Segment Start: DATASET EXCERPTS

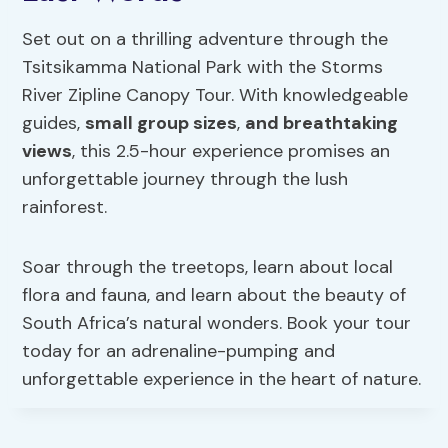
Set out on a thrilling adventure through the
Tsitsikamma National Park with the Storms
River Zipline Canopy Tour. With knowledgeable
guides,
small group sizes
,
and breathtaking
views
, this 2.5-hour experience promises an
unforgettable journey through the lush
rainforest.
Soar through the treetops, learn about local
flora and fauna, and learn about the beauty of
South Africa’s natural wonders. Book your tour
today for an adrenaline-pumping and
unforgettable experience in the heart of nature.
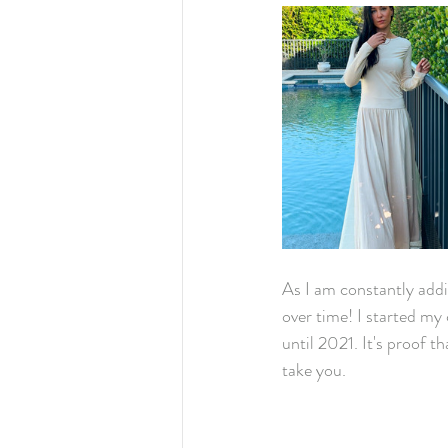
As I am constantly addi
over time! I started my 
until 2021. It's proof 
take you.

Segment End: DATASET EXCERPTS

-- EXERCISE PROMPT --
Apart from the images, the entries above must be returned without alteration.

-- ANSWER TO THIS TASK --
Set out on a thrilling adventure through the
Tsitsikamma National Park with the Storms
River Zipline Canopy Tour. With knowledgeable
guides,
small group sizes
,
and breathtaking
views
, this 2.5-hour experience promises an
unforgettable journey through the lush
rainforest.
Soar through the treetops, learn about local
flora and fauna, and learn about the beauty of
South Africa’s natural wonders. Book your tour
today for an adrenaline-pumping and
unforgettable experience in the heart of nature.
As I am constantly addi
over time! I started my 
until 2021. It's proof 
take you.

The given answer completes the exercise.